From the previously unthinkable election of a majority NDP government in Alberta in May 2015, to the surprise election of the Trudeau Liberals five months later, to the shocking Brexit referendum seven months after that, to the earth-shaking election of Donald Trump in November, and on to the recent votes that resulted in hung parliaments in British Columbia and the United Kingdom, Canada and the rest of the western world have been served a super-sized disruption martini.
It has been hard to swallow sometimes, but it has also been a needed curative to the voter apathy that has marked elections in the United States, Canada and elsewhere. The old bromide "If voting changed anything, it would be illegal" seems quaint when one looks at the way voters who actually vote have upended expectations and reset the compass.
That part about voters who actually vote is important. The uncast ballot has as much power as the one cast.
In the Alberta general election of 2015, Rachel Notley and the NDP went from a distant third party to a majority government, and ended the quasi-monarchical reign of the Progressive Conservative Party in the process. But more than 1.1-million registered voters – 43 per cent – didn't exercise their franchise.

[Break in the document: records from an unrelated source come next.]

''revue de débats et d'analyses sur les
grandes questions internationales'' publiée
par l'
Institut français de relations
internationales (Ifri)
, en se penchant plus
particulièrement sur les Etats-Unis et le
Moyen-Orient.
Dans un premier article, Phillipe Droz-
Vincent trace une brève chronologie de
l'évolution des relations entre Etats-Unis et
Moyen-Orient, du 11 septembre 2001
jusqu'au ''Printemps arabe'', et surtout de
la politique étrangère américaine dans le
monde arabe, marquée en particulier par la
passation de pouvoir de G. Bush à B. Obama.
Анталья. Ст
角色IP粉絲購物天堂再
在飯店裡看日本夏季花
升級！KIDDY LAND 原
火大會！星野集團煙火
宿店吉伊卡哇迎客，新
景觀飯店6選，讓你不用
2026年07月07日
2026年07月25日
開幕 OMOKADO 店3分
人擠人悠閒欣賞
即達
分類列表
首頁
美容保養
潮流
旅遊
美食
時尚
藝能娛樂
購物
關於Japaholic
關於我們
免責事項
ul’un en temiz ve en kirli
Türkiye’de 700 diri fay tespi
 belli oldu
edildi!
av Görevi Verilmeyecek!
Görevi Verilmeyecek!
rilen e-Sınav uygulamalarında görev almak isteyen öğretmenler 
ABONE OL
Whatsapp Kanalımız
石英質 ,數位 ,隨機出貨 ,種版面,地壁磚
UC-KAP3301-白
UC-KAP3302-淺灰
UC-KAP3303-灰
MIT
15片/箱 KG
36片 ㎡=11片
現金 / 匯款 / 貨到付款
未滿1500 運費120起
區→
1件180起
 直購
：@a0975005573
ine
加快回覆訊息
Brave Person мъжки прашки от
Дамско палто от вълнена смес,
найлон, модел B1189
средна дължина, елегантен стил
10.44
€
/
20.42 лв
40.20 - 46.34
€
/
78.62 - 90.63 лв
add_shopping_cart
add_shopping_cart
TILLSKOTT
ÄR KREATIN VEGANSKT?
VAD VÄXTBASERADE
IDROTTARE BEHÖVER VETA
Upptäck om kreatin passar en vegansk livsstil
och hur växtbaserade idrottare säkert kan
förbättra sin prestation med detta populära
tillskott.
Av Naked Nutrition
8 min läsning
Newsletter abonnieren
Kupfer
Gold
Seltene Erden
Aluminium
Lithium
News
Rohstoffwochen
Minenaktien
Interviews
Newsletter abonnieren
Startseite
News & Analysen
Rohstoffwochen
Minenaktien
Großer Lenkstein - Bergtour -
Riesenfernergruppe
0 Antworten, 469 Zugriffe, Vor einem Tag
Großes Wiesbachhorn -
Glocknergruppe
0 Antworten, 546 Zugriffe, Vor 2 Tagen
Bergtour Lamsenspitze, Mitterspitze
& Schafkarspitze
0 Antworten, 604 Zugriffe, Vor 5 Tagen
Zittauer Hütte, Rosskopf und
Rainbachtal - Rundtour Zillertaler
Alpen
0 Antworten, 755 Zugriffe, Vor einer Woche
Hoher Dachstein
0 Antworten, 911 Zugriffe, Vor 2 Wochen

Who knows what the consequence was of that apathy. Ms. Notley won the election handily, but a million-plus Albertans stayed home on election. There's good reason to suspect that they were more likely to have been disaffected or even overconfident PCers. Had they voted, the outcome might have been different
Doesn't matter now, though. Ms. Notley and her party won fair and square. They have gone on to revolutionize Albertan politics by introducing higher minimum wages and a carbon tax, and banning political donations from unions and corporations, among other Western Canadian heresies. The province is being profoundly changed. It will be even more so if the PC Party, an institution that dominated Alberta politics for a half a century, disappears this month in a merger with the Wildrose Party.
All this because some people voted, and others didn't.

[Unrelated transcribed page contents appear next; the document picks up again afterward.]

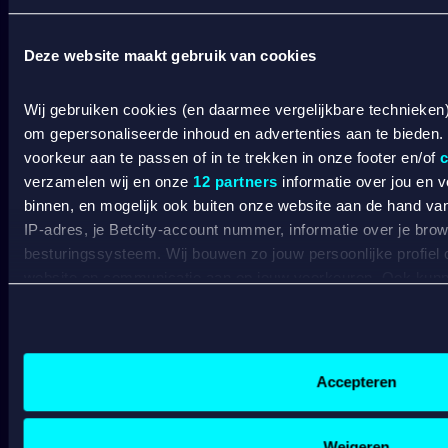
SPORT WELKOMSTBONUS
Deze website maakt gebruik van cookies
Wat kost gokken jou? Stop op tijd. 18+
SPEEL
Wij gebruiken cookies (en daarmee vergelijkbare technieken
VERANTWOORD
om gepersonaliseerde inhoud en advertenties aan te bieden.
BETCITY
voorkeur aan te passen of in te trekken in onze footer en/of
c
verzamelen wij en onze
12 partners
informatie over jou en 
SPORTSBOOK
binnen, en mogelijk ook buiten onze website aan de hand van 
IP-adres, je Betcity-account nummer, informatie over je brows
besturingssysteem. Wij bouwen zo jouw persoonlijke profiel
Wedden op sport
S
website en communicatie aan op jouw voorkeuren. Ook kunne
Wedden op voetbal
G
laten zien op basis van jouw recente internetgedrag. Specifi
Wedden op Eredivisie
C
de data voor de volgende doeleinden:
Wedden op Ajax
L
Advertentie- en contentmeting, inzichten in het publiek en
Wedden op PSV
B
Gepersonaliseerde content;
Wedden op Feyenoord
B
Accepteren
Gepersonaliseerde advertenties;
Sociale media functionaliteit.
CASINO
Lees hierover meer in ons
cookiebeleid
en
privacybeleid
.
Weigeren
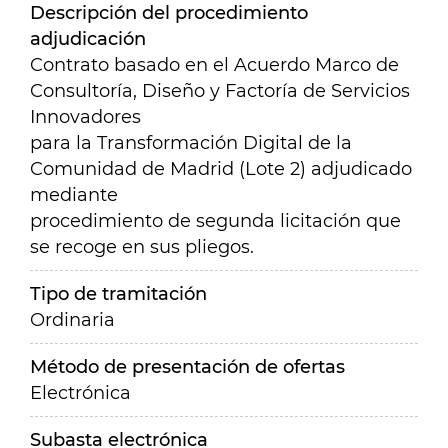
Descripción del procedimiento
adjudicación
Contrato basado en el Acuerdo Marco de
Consultoría, Diseño y Factoría de Servicios
Innovadores
para la Transformación Digital de la
Comunidad de Madrid (Lote 2) adjudicado
mediante
procedimiento de segunda licitación que
se recoge en sus pliegos.
Tipo de tramitación
Ordinaria
Método de presentación de ofertas
Electrónica
Subasta electrónica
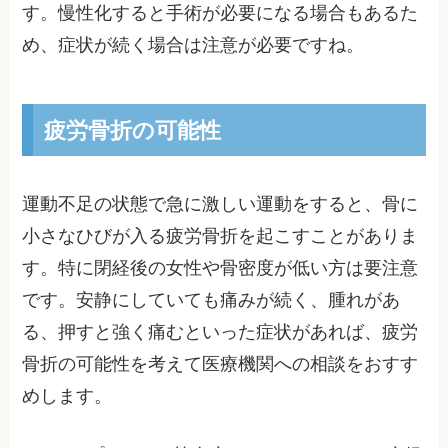
す。慢性化すると手術が必要になる場合もあるた
め、症状が続く場合は注意が必要ですね。
疲労骨折の可能性
運動不足の状態で急に激しい運動をすると、骨に
小さなひびが入る疲労骨折を起こすことがありま
す。特に閉経後の女性や骨密度が低い方は要注意
です。安静にしていても痛みが続く、腫れがあ
る、押すと強く痛むといった症状があれば、疲労
骨折の可能性を考えて医療機関への相談をおすす
めします。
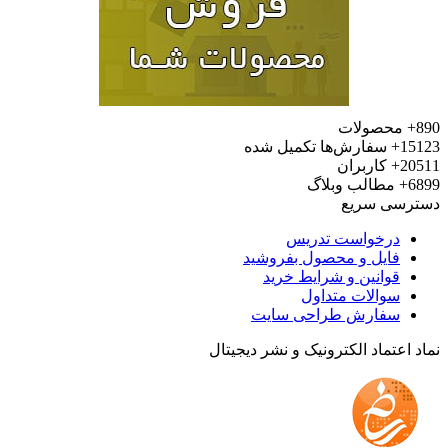
محصولات
15
سفارش‌ها تکمیل شده
20
کاربران
6
مطالب وبلاگ
رسی سریع
درخواست تدریس
فایل و محصول بفروشید
قوانین و شرایط خرید
سوالات متداول
سفارش طراحی سایت
 اعتماد الکترونیک و نشر دیجیتال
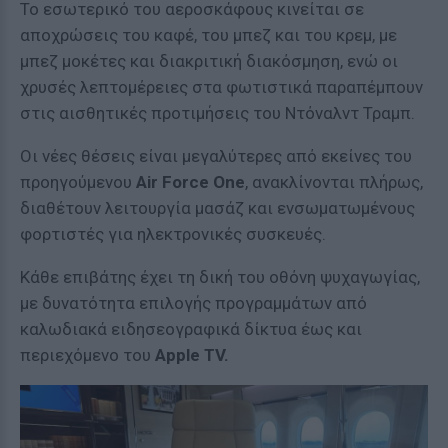
Το εσωτερικό του αεροσκάφους κινείται σε
αποχρώσεις του καφέ, του μπεζ και του κρεμ, με
μπεζ μοκέτες και διακριτική διακόσμηση, ενώ οι
χρυσές λεπτομέρειες στα φωτιστικά παραπέμπουν
στις αισθητικές προτιμήσεις του Ντόναλντ Τραμπ.
Οι νέες θέσεις είναι μεγαλύτερες από εκείνες του
προηγούμενου
Air Force One
, ανακλίνονται πλήρως,
διαθέτουν λειτουργία μασάζ και ενσωματωμένους
φορτιστές για ηλεκτρονικές συσκευές.
Κάθε επιβάτης έχει τη δική του οθόνη ψυχαγωγίας,
με δυνατότητα επιλογής προγραμμάτων από
καλωδιακά ειδησεογραφικά δίκτυα έως και
περιεχόμενο του
Apple TV.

Much the same thing happened in the federal general election five months later, in which Justin Trudeau's Liberals, like the NDP in Alberta, went from third-party status to majority government.

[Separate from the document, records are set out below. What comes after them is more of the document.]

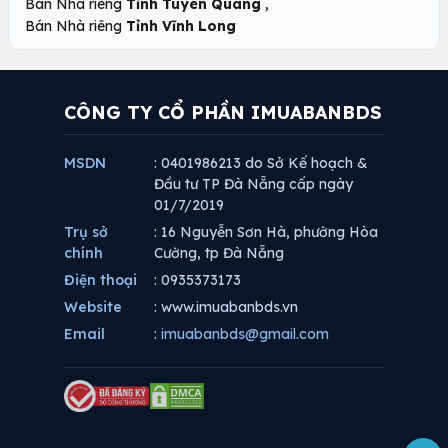
,
Bán Nhà riêng
Tỉnh Tuyên Quang
Bán Nhà riêng
Tỉnh Vĩnh Long
CÔNG TY CỔ PHẦN IMUABANBDS
MSDN
: 0401986213 do Sở Kế hoạch &
Đầu tư TP Đà Nẵng cấp ngày
01/7/2019
Trụ sở
: 16 Nguyễn Sơn Hà, phường Hòa
chính
Cường, tp Đà Nẵng
Điện thoại
: 0935373173
Website
: www.imuabanbds.vn
Email
:
imuabanbds@gmail.com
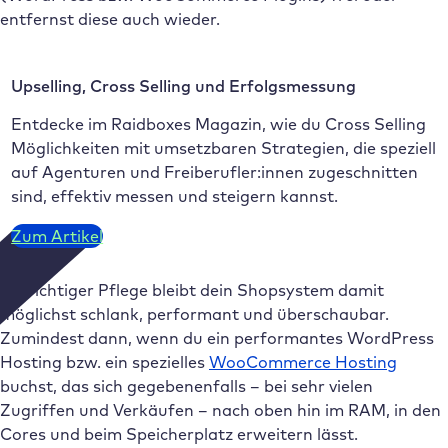
entfernst diese auch wieder.
Upselling, Cross Selling und Erfolgsmessung
Entdecke im Raidboxes Magazin, wie du Cross Selling
Möglichkeiten mit umsetzbaren Strategien, die speziell
auf Agenturen und Freiberufler:innen zugeschnitten
sind, effektiv messen und steigern kannst.
Zum Artikel
Bei richtiger Pflege bleibt dein Shopsystem damit
möglichst schlank, performant und überschaubar.
Zumindest dann, wenn du ein performantes WordPress
Hosting bzw. ein spezielles
WooCommerce Hosting
buchst, das sich gegebenenfalls – bei sehr vielen
Zugriffen und Verkäufen – nach oben hin im RAM, in den
Cores und beim Speicherplatz erweitern lässt.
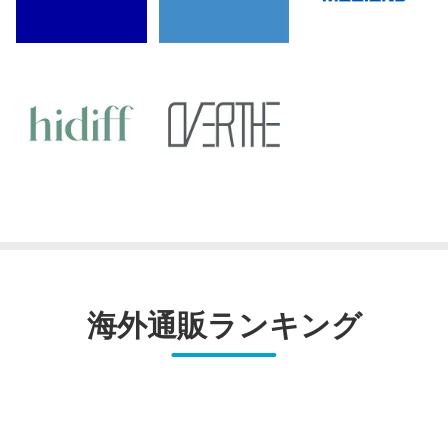
海外通販ランキング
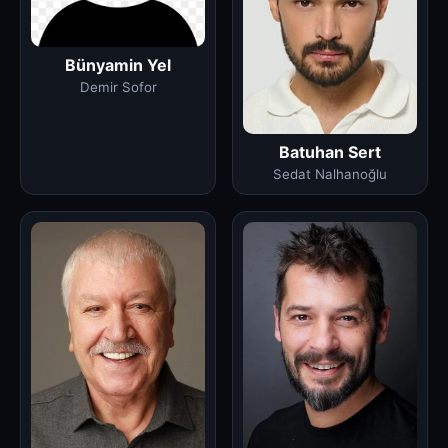
Bünyamin Yel
Demir Sofor
Batuhan Sert
Sedat Nalhanoğlu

This time, 8.2-million eligible voters (32 per cent) couldn't be arsed to cast a ballot. It's difficult to speculate how their apathy affected the outcome. But it is safe to say that those who voted contributed to a change in Canada's direction on major issues such as government spending, marijuana legalization, and immigration. The government of the day during Canada's 150th year is very different in tone and vision than the one that would have been there had the Harper government won re-election.
That is minor, though, compared to the upheaval wrought by the Brexit referendum, and then by Donald Trump's election. Voters in two of the world's most powerful countries used the ballot box to change history and rewrite the rules of global co-operation.
Turnout was relatively high in the Brexit referendum, at 73 per cent. But that still meant that 13-million people didn't vote in a plebiscite in which the two sides finished less than 1.3-million votes apart. Prime Minister Theresa May, saddled with the negotiations to leave the European Union, subsequently saw her Conservative Party reduced to a minority in an election this month that she thought she'd win easily. Voters have changed the futures of the U.K., the Tory party, and the European Union.
In British Columbia, voters left the long-ruling Liberal Party in a minority position, too, and will end up being ruled, for a while at least, by an NDP government supported by the Green Party. B.C. voters have thrown the future of their province wide open in response to the smugness and complacency of the Liberals.
And then there is the United States. Mr. Trump eked out a victory thanks to the country's electoral college system. It could have easily gone the other way, but more than 120-million Americans chose not to vote in an election that saw one of lowest turnouts in recent history – a meagre 54 per cent.
Those who got out and voted for Mr. Trump have reset American and global politics. You can argue all you want about the fact that Hillary Clinton won more of the popular vote than he did. But the fact is that Mr. Trump is President Trump because enough people in key states voted for him. They made a difference, while others sat and watched.
This is not an earnest appeal, or a patronizing scold, about the importance of voting in a democracy. But it is a wake-up call. When people vote, the world changes. The people who do the voting, bring the change. To argue that voting doesn't matter isn't a defensible position. Not with all the evidence to the contrary.